Then Yaqui Lopez came into Sharp’s life.
Lopez was a world class fighter who had fallen just short in championship outings against John Conteh, Victor Galindez, and Matthew Saad Muhammad. Like Sharp, he fought as a light-heavyweight.
In March 1982 (two months before Sharp’s first pro fight), Joe Risso arranged for Glen to spar with Lopez several days a week. That meant training with Olson in Sacramento on some days and driving to Stockton to spar with Yaqui on others. Sharp’s exposition of the year that he spent as Lopez’s sparring partner is superb:
* “This is what the first day with Yaqui felt like. I knew I was going to get the worst of it when I was in the middle of the ring, when I was at the end of his jab.

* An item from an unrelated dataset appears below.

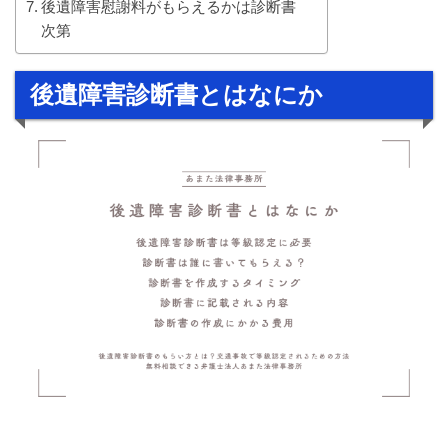
後遺障害慰謝料がもらえるかは診断書
次第
後遺障害診断書とはなにか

I expected that. I didn’t know exactly how bad the worst of it was going to be, but I knew it was going to be kind of bad. What I didn’t expect was for it to be the same when I was inside his reach, boxing at close quarters. There was no place I could find to mount any kind of offense. There was no punch I could throw from any angle that seemed to bother Yaqui at all. In the three rounds we boxed that day, I don’t think I landed a single punch. I got pieces of him, glancing blows off the top of his head or body punches that he did not completely block, but I did not land any clean shots. Worse than that, there was no place in the ring I found to be safe. Everywhere I moved, I was at Yaqui’s mercy. He picked me apart with his jabs and rights from a distance. When I stepped closer, he would combine the right hands with left hooks. When I got on top of him, he would blast me with uppercuts along with the hooks. Yaqui was better than me in every phase of boxing. He had an absolute advantage in everything we were doing in the ring, and I had never experienced that before.”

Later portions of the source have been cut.